Electrographic seizures are reported in about 20% of adults with TBI who undergo cEEG [2, 27]. Consistent with these adult reports, in our small cohort of seven children with TBI, seizures were detected in two of seven (29%). Neither with NCS received anticonvulsants prior to cEEG, while three of the five without NCS had received anticonvulsants prior to cEEG. After TBI, prophylactic anticonvulsants may reduce the occurrence of early seizures (within 7 days) but are not associated with worse outcome [28]. However, anticonvulsants, whether administered as a prophylactic or in response to acute symptomatic seizures, could reduce or suppress electrographic seizures during the acute period, and this could reduce epileptogenic processes [29]. Further study is needed to determine whether NCS or NCSE in children with TBI are associated with worse outcome, and whether detection and management improves outcome.

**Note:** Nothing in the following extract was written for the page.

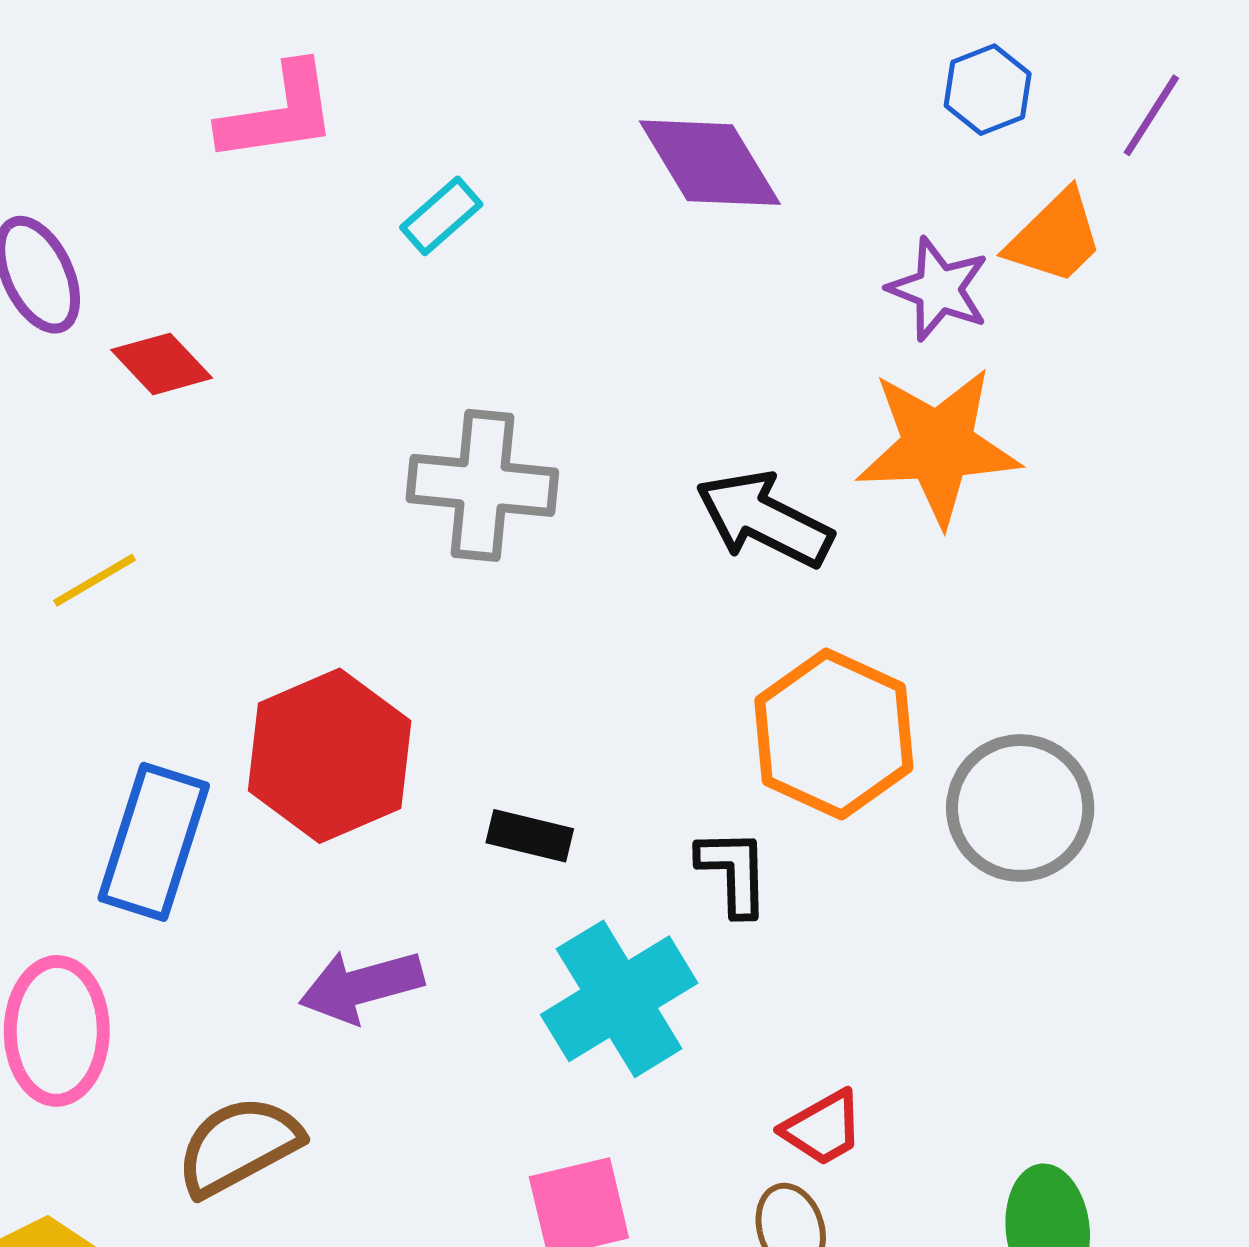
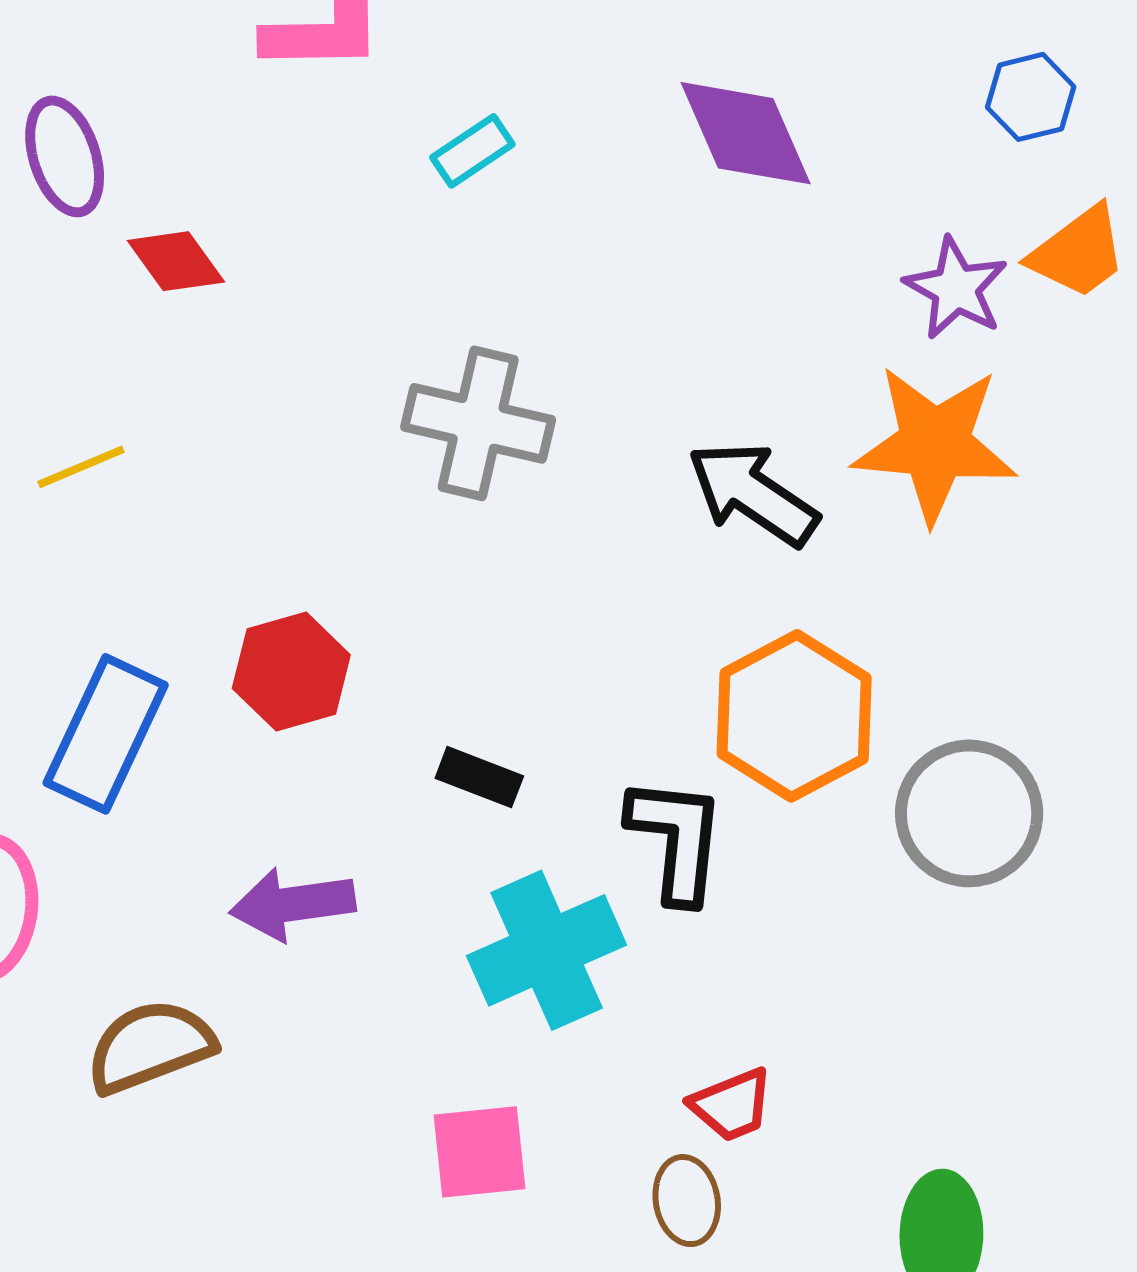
red hexagon: (330, 756) -> (291, 672), size x0.7
black L-shape: (733, 872) -> (676, 839), size x1.4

This study has several limitations. First, although not evidence based, clinical practice within our institution is to initiate or adjust anticonvulsants in most patients when seizures are detected. Thus, patients with seizures have specific changes in clinical management, which then tends to justify the use of EEG monitoring. This circular reasoning demands further study to determine whether detecting and treating electrographic seizures improves outcome and to determine how aggressively NCS should be treated. Second, this study, consistent with previous pediatric studies defined electrographic seizures as lasting longer than 10 s [5, 6, 8]. However, it is unknown whether briefer evolving discharges impact outcome and warrant treatment [30]. Third, while in this study, interpretation was performed by a small group of readers and summarized by one electroencephalographer, in clinical practice variability is reported among neurophysiologists describing seizures [31] and rhythmic or periodic patterns [32] in critically ill adults. Terminology is being developed to better define NCS [33] and to describe periodic and rhythmic discharges [34], and this will be an important step in eliminating variability in future multi-center and multi-reader studies. Fourth, this study does not provide data that permits cost-effectiveness analysis. Since the impact of the cEEG-related management changes on outcome is unknown, calculating a benefit cost is not possible. Further, in many settings the true costs of EEG monitoring are likely not equivalent to hospital charges and may be difficult to calculate since they are inherently linked to the larger system costs for staff and equipment. We did not collect data regarding the exact time spent on various EEG monitoring related tasks, such as placing electrodes or reviewing EEG, but our overall impression is that each monitoring day takes about 2 h of technologist time (including electrode placement and adjustments and preliminary review) and about 30–60 min of neurophysiologist time.

Critical care physicians were not involved in EEG interpretation during this study. However, advances in quantitative EEG tools may allow bedside caregivers to identify important electrographic events, such as seizures or abrupt background changes, and this would permit real-time analysis and true monitoring [35]. Small studies have shown that with minimal training medical staff can identify electrographic seizures [36].

In conclusion, this study demonstrates that cEEG leads to management changes in the majority of children who undergo cEEG, most often as a result of seizure detection and management, but also by leading to urgent neuroimaging and by demonstrating events are not seizures so anticonvulsants and their associated potential adverse effects can be avoided. Together, these findings suggest that cEEG leads to an improved understanding of the critically ill child’s overall medical condition and provides an opportunity to detect problems that can lead to important treatment decisions. Further prospective study is needed to determine whether the management changes prompted by cEEG result in improved outcome.